**Exercise**
All records are to be restated word for word, with pictures excluded.

[[ Supplied material open ]]

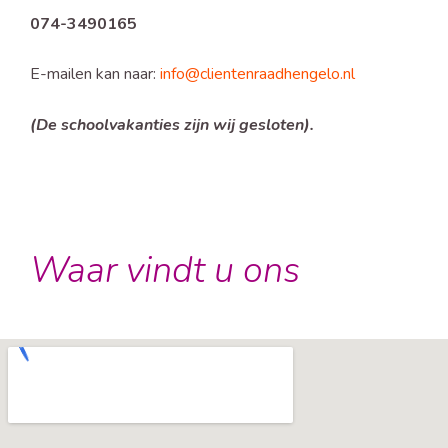
074-3490165
E-mailen kan naar:
info@clientenraadhengelo.nl
(De schoolvakanties zijn wij gesloten).
Waar vindt u ons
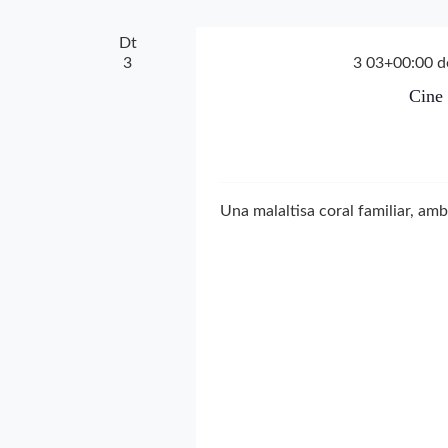
Dt
3
3 03+00:00 d
Cine
Una malaltisa coral familiar, am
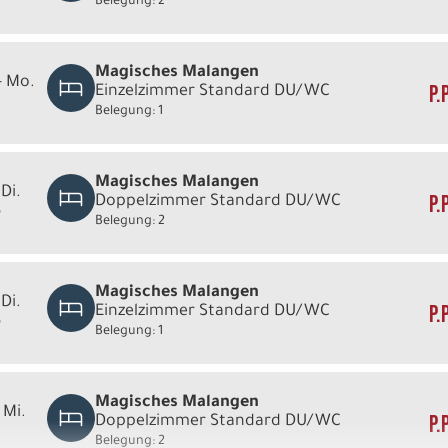
Belegung: 2
Magisches Malangen
- Mo.
P.
Einzelzimmer Standard DU/WC
Belegung: 1
Magisches Malangen
 Di.
P.
Doppelzimmer Standard DU/WC
6
Belegung: 2
Magisches Malangen
 Di.
P.
Einzelzimmer Standard DU/WC
6
Belegung: 1
Magisches Malangen
 Mi.
P.
Doppelzimmer Standard DU/WC
Belegung: 2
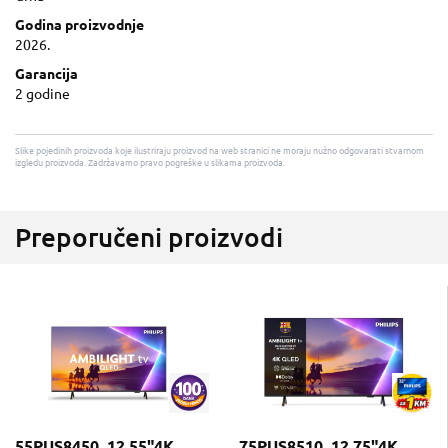
Godina proizvodnje
2026.
Garancija
2 godine
Slike pojedinih proizvoda koje ilustriraju proizvod na web stranici ne moraju nužno odgovarati stvarnom
izgledu proizvoda. Zadržavamo pravo pogreške u slikama proizvoda.
Preporučeni proizvodi
55PUS8450_12 55"4K
75PUS8510_12 75"4K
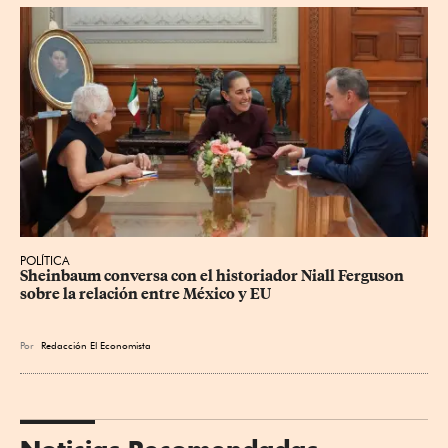
POLÍTICA
Sheinbaum conversa con el historiador Niall Ferguson 
sobre la relación entre México y EU
Por
Redacción El Economista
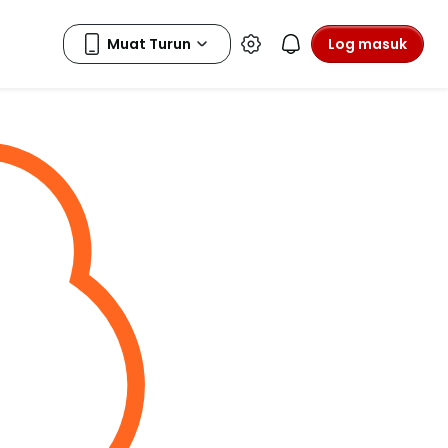
Log masuk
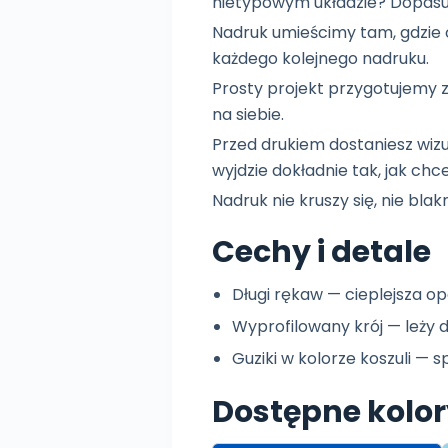
nietypowym układzie? Dopasu
Nadruk umieścimy tam, gdzie c
każdego kolejnego nadruku.
Prosty projekt przygotujemy z
na siebie.
Przed drukiem dostaniesz wiz
wyjdzie dokładnie tak, jak chce
Nadruk nie kruszy się, nie blakn
Cechy i detale
Długi rękaw — cieplejsza opc
Wyprofilowany krój — leży d
Guziki w kolorze koszuli — s
Dostępne kolo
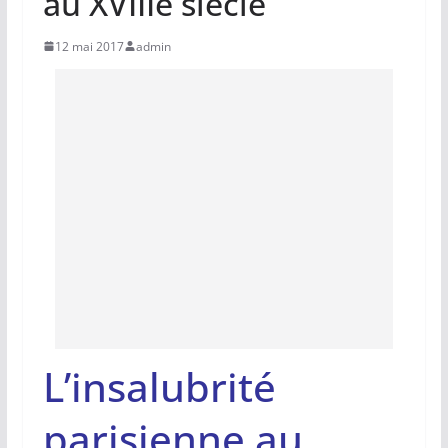
au XVIIIe siècle
12 mai 2017
admin
L’insalubrité
parisienne au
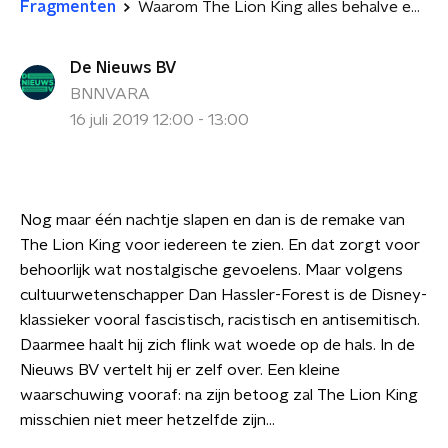
Fragmenten
Waarom The Lion King alles behalve een onschuldige film is...
De Nieuws BV
BNNVARA
16 juli 2019 12:00 - 13:00
Nog maar één nachtje slapen en dan is de remake van
The Lion King voor iedereen te zien. En dat zorgt voor
behoorlijk wat nostalgische gevoelens. Maar volgens
cultuurwetenschapper Dan Hassler-Forest is de Disney-
klassieker vooral fascistisch, racistisch en antisemitisch.
Daarmee haalt hij zich flink wat woede op de hals. In de
Nieuws BV vertelt hij er zelf over. Een kleine
waarschuwing vooraf: na zijn betoog zal The Lion King
misschien niet meer hetzelfde zijn...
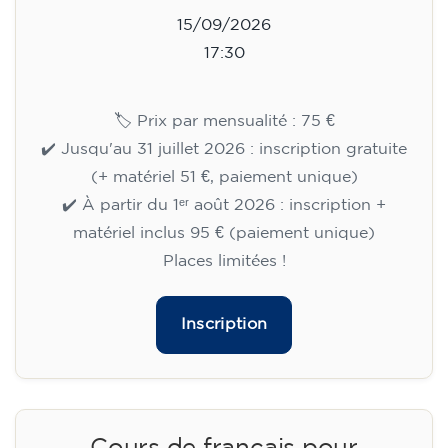
15/09/2026
17:30
🏷️ Prix par mensualité : 75 €
✔️ Jusqu'au 31 juillet 2026 : inscription gratuite
(+ matériel 51 €, paiement unique)
✔️ À partir du 1ᵉʳ août 2026 : inscription +
matériel inclus 95 € (paiement unique)
Places limitées !
Inscription
Cours de français pour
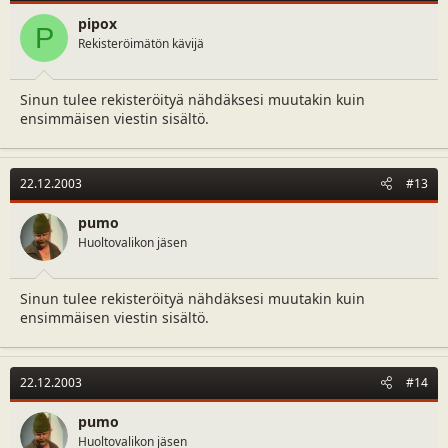
pipox
P
Rekisteröimätön kävijä
Sinun tulee rekisteröityä nähdäksesi muutakin kuin
ensimmäisen viestin sisältö.
22.12.2003
#13
pumo
Huoltovalikon jäsen
Sinun tulee rekisteröityä nähdäksesi muutakin kuin
ensimmäisen viestin sisältö.
22.12.2003
#14
pumo
Huoltovalikon jäsen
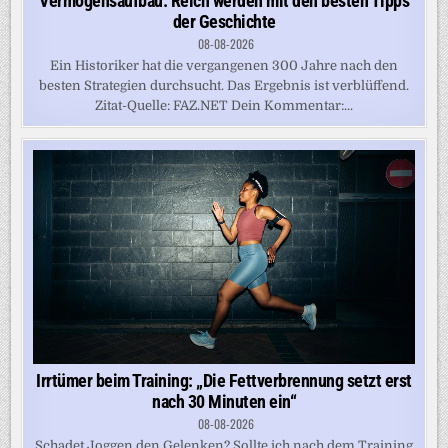
Vermögensaufbau: Reich werden mit den besten Tipps
der Geschichte
08-08-2026
Ein Historiker hat die vergangenen 300 Jahre nach den
besten Strategien durchsucht. Das Ergebnis ist verblüffend.
Zitat-Quelle: FAZ.NET Dein Kommentar:...
Irrtümer beim Training: „Die Fettverbrennung setzt erst
nach 30 Minuten ein“
08-08-2026
Schadet Joggen den Gelenken? Sollte ich nach dem Training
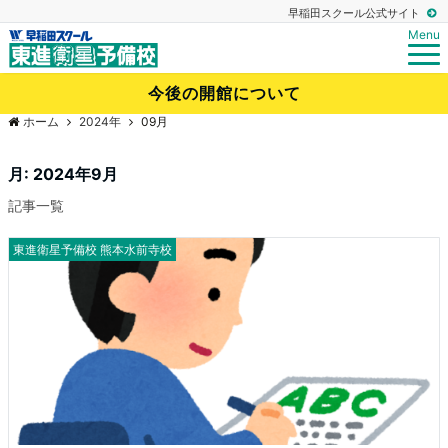
早稲田スクール公式サイト
Menu
今後の開館について
ホーム
2024年
09月
月:
2024年9月
記事一覧
東進衛星予備校 熊本水前寺校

[[ Supplied material closed ]]

**Reply**
074-3490165
E-mailen kan naar:
info@clientenraadhengelo.nl
(De schoolvakanties zijn wij gesloten).
Waar vindt u ons
Dt
3
3 03+00:00 d
Cine
Una malaltisa coral familiar, am
Belegung: 2
Magisches Malangen
- Mo.
P.
Einzelzimmer Standard DU/WC
Belegung: 1
Magisches Malangen
 Di.
P.
Doppelzimmer Standard DU/WC
6
Belegung: 2
Magisches Malangen
 Di.
P.
Einzelzimmer Standard DU/WC
6
Belegung: 1
Magisches Malangen
 Mi.
P.
Doppelzimmer Standard DU/WC
Belegung: 2
Godina proizvodnje
2026.
Garancija
2 godine
Slike pojedinih proizvoda koje ilustriraju proizvod na web stranici ne moraju nužno odgovarati stvarnom
izgledu proizvoda. Zadržavamo pravo pogreške u slikama proizvoda.
Preporučeni proizvodi
55PUS8450_12 55"4K
75PUS8510_12 75"4K
POLÍTICA
Sheinbaum conversa con el historiador Niall Ferguson 
sobre la relación entre México y EU
Por
Redacción El Economista
Log masuk
nietypowym układzie? Dopasu
Nadruk umieścimy tam, gdzie c
każdego kolejnego nadruku.
Prosty projekt przygotujemy z
na siebie.
Przed drukiem dostaniesz wiz
wyjdzie dokładnie tak, jak chce
Nadruk nie kruszy się, nie blakn
Cechy i detale
Długi rękaw — cieplejsza opc
Wyprofilowany krój — leży d
Guziki w kolorze koszuli — s
Dostępne kolo
au XVIIIe siècle
12 mai 2017
admin
L’insalubrité
parisienne au
Fragmenten
Waarom The Lion King alles behalve een onschuldige film is...
De Nieuws BV
BNNVARA
16 juli 2019 12:00 - 13:00
Nog maar één nachtje slapen en dan is de remake van
The Lion King voor iedereen te zien. En dat zorgt voor
behoorlijk wat nostalgische gevoelens. Maar volgens
cultuurwetenschapper Dan Hassler-Forest is de Disney-
klassieker vooral fascistisch, racistisch en antisemitisch.
Daarmee haalt hij zich flink wat woede op de hals. In de
Nieuws BV vertelt hij er zelf over. Een kleine
waarschuwing vooraf: na zijn betoog zal The Lion King
misschien niet meer hetzelfde zijn...
15/09/2026
17:30
🏷️ Prix par mensualité : 75 €
✔️ Jusqu'au 31 juillet 2026 : inscription gratuite
(+ matériel 51 €, paiement unique)
✔️ À partir du 1ᵉʳ août 2026 : inscription +
matériel inclus 95 € (paiement unique)
Places limitées !
Inscription
Cours de français pour
pipox
P
Rekisteröimätön kävijä
Sinun tulee rekisteröityä nähdäksesi muutakin kuin
ensimmäisen viestin sisältö.
22.12.2003
#13
pumo
Huoltovalikon jäsen
Sinun tulee rekisteröityä nähdäksesi muutakin kuin
ensimmäisen viestin sisältö.
22.12.2003
#14
pumo
Huoltovalikon jäsen
Vermögensaufbau: Reich werden mit den besten Tipps
der Geschichte
08-08-2026
Ein Historiker hat die vergangenen 300 Jahre nach den
besten Strategien durchsucht. Das Ergebnis ist verblüffend.
Zitat-Quelle: FAZ.NET Dein Kommentar:...
Irrtümer beim Training: „Die Fettverbrennung setzt erst
nach 30 Minuten ein“
08-08-2026
Schadet Joggen den Gelenken? Sollte ich nach dem Training
早稲田スクール公式サイト
Menu
今後の開館について
ホーム
2024年
09月
月:
2024年9月
記事一覧
東進衛星予備校 熊本水前寺校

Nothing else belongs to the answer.